**TASK REQUIREMENTS:**
Your answer should consist of every line in the records that holds "axle".

**PROVIDED DATA:**
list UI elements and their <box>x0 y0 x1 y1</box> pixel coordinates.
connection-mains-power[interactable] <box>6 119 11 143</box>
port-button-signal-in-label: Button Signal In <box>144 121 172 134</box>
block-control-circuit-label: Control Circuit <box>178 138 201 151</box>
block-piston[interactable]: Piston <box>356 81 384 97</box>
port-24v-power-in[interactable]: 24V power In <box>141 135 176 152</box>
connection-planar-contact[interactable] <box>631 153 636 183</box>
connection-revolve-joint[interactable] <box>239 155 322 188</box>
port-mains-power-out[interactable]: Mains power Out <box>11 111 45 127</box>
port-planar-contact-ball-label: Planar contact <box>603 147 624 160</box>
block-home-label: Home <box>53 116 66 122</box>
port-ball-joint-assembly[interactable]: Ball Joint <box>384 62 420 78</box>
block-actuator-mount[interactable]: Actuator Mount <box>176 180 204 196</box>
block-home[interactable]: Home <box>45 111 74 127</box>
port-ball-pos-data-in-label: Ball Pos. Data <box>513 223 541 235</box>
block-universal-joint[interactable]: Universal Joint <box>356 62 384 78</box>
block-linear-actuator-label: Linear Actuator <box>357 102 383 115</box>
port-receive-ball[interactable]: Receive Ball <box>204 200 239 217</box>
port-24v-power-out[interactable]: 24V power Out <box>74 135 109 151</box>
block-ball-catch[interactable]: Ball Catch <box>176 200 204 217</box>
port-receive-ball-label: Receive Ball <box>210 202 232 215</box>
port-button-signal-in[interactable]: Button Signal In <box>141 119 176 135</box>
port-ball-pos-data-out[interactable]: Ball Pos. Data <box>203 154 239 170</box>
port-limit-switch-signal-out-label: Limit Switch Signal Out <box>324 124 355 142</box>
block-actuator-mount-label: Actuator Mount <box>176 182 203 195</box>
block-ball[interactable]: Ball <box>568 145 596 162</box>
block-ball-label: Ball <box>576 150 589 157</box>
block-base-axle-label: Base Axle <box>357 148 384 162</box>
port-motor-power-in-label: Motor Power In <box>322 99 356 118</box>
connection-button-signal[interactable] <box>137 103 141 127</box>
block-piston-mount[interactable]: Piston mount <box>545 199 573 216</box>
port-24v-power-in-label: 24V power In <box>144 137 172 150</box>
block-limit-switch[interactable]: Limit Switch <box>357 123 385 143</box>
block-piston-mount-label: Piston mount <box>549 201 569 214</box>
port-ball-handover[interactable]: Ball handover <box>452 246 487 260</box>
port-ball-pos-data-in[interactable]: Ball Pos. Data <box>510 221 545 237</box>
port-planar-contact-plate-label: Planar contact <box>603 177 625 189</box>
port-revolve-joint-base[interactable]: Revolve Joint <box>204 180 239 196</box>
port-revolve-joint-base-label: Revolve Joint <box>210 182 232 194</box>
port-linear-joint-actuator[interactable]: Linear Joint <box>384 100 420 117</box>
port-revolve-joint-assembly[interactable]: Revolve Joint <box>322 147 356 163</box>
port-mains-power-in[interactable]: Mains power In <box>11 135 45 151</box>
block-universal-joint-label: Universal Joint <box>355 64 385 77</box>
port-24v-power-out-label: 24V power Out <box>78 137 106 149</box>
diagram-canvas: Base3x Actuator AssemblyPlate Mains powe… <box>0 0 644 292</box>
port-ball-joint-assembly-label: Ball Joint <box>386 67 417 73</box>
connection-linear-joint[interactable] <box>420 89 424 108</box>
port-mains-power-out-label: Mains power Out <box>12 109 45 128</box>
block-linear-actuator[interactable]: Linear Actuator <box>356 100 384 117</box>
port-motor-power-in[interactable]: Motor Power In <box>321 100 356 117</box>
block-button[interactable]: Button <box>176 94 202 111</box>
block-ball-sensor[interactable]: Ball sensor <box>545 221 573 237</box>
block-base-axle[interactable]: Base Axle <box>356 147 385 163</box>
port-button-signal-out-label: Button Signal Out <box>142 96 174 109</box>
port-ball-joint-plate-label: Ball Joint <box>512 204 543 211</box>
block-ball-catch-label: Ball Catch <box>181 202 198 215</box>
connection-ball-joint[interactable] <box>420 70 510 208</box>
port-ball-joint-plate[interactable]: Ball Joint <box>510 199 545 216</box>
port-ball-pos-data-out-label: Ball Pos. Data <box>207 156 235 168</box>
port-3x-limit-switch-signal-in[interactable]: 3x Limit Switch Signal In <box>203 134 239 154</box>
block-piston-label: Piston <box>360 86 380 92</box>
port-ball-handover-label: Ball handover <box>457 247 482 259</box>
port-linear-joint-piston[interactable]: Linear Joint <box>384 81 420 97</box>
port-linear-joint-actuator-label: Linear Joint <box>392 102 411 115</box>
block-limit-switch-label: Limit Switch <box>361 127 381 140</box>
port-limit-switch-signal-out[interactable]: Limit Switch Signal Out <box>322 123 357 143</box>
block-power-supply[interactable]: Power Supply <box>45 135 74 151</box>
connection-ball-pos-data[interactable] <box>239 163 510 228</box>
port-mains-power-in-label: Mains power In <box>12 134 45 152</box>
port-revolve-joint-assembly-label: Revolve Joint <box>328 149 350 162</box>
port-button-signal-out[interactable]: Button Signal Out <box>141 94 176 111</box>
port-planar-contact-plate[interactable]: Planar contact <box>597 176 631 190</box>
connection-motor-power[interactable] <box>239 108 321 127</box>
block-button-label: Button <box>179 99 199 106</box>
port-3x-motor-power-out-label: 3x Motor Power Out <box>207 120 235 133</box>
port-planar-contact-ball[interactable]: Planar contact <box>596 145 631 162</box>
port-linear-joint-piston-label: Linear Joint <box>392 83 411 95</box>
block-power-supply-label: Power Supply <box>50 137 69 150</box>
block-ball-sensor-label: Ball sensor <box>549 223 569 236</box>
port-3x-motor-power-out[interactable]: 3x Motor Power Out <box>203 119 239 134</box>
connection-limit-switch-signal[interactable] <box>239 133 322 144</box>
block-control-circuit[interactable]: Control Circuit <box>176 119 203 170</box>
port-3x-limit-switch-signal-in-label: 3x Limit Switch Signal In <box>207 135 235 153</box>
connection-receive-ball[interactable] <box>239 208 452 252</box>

**RESPONSE TO THE EXERCISE:**
block-base-axle-label: Base Axle <box>357 148 384 162</box>
block-base-axle[interactable]: Base Axle <box>356 147 385 163</box>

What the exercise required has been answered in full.